Dos años de matrimonio, amor profundo y confianza inquebrantable. Cuando un secreto inesperado amenaza su relación, deciden enfrentar juntos sus deseos, tabúes y límites, explorando la vulnerabilidad y el placer en un juego íntimo que fortalece su vínculo y redefine su amor..
¿JANET Sucia? – PRIMERA PARTE
Llevo dos años casado con Janet; ¡dos años excelentes! Es la esposa perfecta para mí. De verdad creo que es una de las mujeres más hermosas del mundo, aunque admito que soy parcial. Es solo un poco más baja que yo, casi 1.80 metros, y tiene una figura sexy y curvilínea. Es fuerte, está en forma, pero mantiene esas curvas que me enloquecen. Su larga melena negra le llega a la mitad de la espalda, y sus ojos… simplemente no puedo describirlos.
También es muy brillante, con una mente aguda que no se deja arrastrar por las opiniones ajenas. Se graduó en informática entre las mejores de su clase, pero pronto descubrió que detestaba la vida de oficina. Así que hace un año dejó su trabajo y empezó como jardinera. Gana menos, pero ama lo que hace. El cambio en su ánimo fue evidente, y nuestro matrimonio, que ya era bueno, se volvió increíble.

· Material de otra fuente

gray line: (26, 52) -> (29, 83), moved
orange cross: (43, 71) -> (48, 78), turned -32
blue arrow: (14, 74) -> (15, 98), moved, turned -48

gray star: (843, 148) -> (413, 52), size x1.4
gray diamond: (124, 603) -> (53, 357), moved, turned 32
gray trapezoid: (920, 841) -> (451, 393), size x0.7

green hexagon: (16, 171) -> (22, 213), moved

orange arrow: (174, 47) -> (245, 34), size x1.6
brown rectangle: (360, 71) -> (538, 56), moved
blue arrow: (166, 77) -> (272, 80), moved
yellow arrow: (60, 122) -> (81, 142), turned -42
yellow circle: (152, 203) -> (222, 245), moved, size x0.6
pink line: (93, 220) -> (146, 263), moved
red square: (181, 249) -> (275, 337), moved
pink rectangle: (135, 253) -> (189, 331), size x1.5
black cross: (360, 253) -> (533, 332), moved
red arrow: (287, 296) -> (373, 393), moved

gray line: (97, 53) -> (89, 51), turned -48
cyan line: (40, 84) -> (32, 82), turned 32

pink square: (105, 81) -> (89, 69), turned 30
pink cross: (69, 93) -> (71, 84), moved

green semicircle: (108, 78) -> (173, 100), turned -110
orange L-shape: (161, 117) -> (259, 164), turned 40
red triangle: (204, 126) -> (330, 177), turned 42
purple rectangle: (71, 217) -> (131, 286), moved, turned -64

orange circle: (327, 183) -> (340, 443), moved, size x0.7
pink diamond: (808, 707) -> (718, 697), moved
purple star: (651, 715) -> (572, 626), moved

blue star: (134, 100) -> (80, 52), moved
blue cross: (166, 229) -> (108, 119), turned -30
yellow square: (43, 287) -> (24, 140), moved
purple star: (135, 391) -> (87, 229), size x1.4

¿Defectos? Bueno… uno: tiene una obsesión con la limpieza. Se ducha dos veces al día, y tras cada encuentro sexual también. Personalmente, disfruto su olor natural, y me gustaría que fuera más evidente a veces. Pero si eso es lo peor, soy un hombre afortunado.
Lo mejor de todo es la confianza. Janet jamás estaría con otro hombre, y yo tampoco la traicionaría. Somos humanos, claro. Ella disfruta ver hombres atractivos, y yo no puedo evitar admirar a las mujeres hermosas. Tenemos un acuerdo: mirar está bien, tocar no.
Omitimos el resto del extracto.